Marketing finds a niche in driving cultural change
Internal marketing used to be such a simple thing: an occasional product training day, a product launch at the annual sales conference, and a few memos to staff. Today’s internal marketer faces a sterner, and much more crucial, task – driving and even changing organisational culture to ensure a business both survives and thrives.
The Australian Marketing Institute’s May webinar, ‘Internal marketing’, presented two case studies of internal marketing success, one which saved an Australian icon from oblivion and another that brought discipline and focus to a fragmented, uncoordinated recruitment operation.
The AMI webinar series is conducted through the online technology of Premier Global Services, which sponsors these professional development events.

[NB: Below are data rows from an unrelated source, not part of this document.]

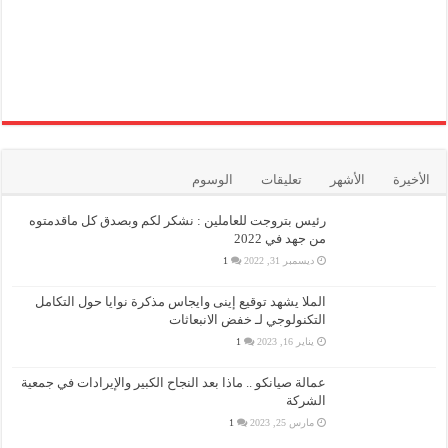
الأخيرة
الأشهر
تعليقات
الوسوم
رئيس بتروجت للعاملين : نشكر لكم وبصدق كل ماقدمتوه
من جهد في 2022
ديسمبر 31, 2022
1
الملا يشهد توقيع إينى وايجاس مذكرة نوايا حول التكامل
التكنولوجي لـ خفض الانبعاثات
يناير 16, 2023
1
عمالة صيانكو .. ماذا بعد النجاح الكبير والإيرادات في جمعية
الشركة
مارس 25, 2023
1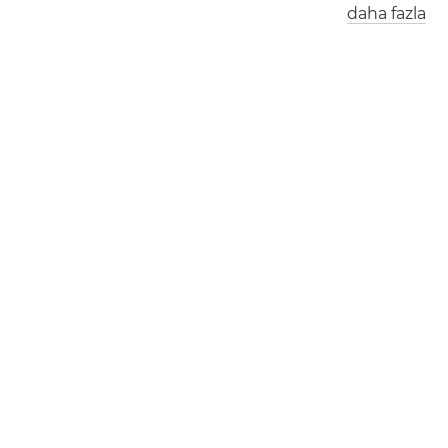
daha fazla
Londra
Berlin
İstanbul
1
7
:
0
1
1
8
:
0
1
1
9
:
0
1
New York
1
2
:
0
1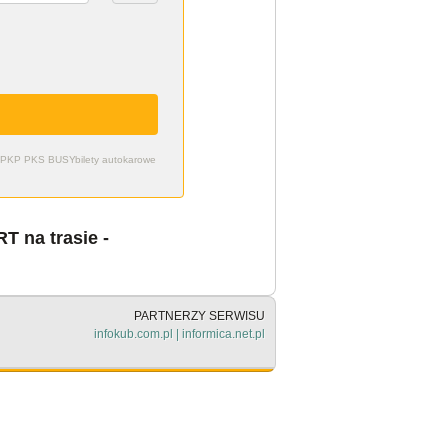
zdy PKP PKS BUSY
bilety autokarowe
 na trasie -
PARTNERZY SERWISU
infokub.com.pl
|
informica.net.pl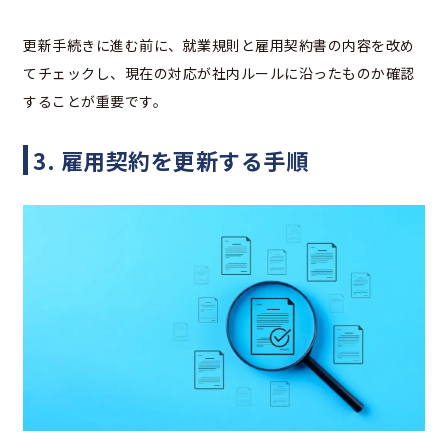
更新手続きに進む前に、就業規則と雇用契約書の内容を改め
てチェックし、現在の対応が社内ルールに沿ったものか確認
することが重要です。
3. 雇用契約を更新する手順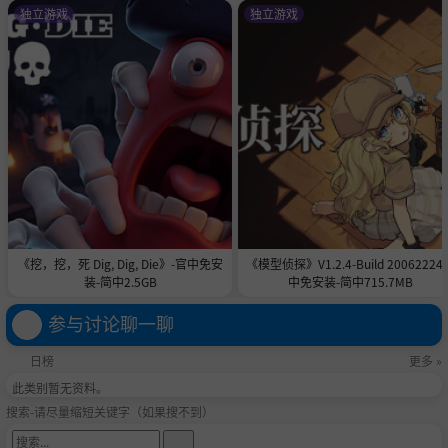
独立游戏
独立游戏
《挖，挖，死 Dig, Dig, Die》-官中免安
《模型侦探》V1.2.4-Build 20062224
装-简中2.5GB
中免安装-简中715.7MB
参与讨论聊一聊
日榜
更多 »
此类别暂无资料。
搜索-请尽量缩短关键字（如果搜不到）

Members can participate in webinars from their home or work computer from any location in the world via the Internet and a standard telephone voice line.
The first presenter was Maree Howard, head of HR, product manufacturing, AMP Financial Services (AFS), who told of how the company had recovered from a near-death experience that began in 2002. Its biggest business had breached its minimum regulatory solvency level, precipating a public crisis that quickly cost the jobs of the CEO, most of the senior management, the chairman, most of the board, and 500 employees.
“It was really quite a bewildering time for the employees,” Howard said. “AMP was still basking in the glow from the Olympics and they still thought everything was great. All the messages that had been given to them by senior management was that we were a company with a grand vision for global expansion.
“The organisation had to change very quickly and the existing culture that we had just wasn’t going to help the process. The new senior management team was passionate about tackling really deep-seated cultural issues.”
Howard said AMP quickly had to become a nimble and commercial organisation. This started with job and cost cutting, and then moved into remaking the culture. “We got through this period largely thanks to our senior leaders displaying absolute passion and commitment and integrity for our company, and they took the rest of us with them for the ride,” Howard said.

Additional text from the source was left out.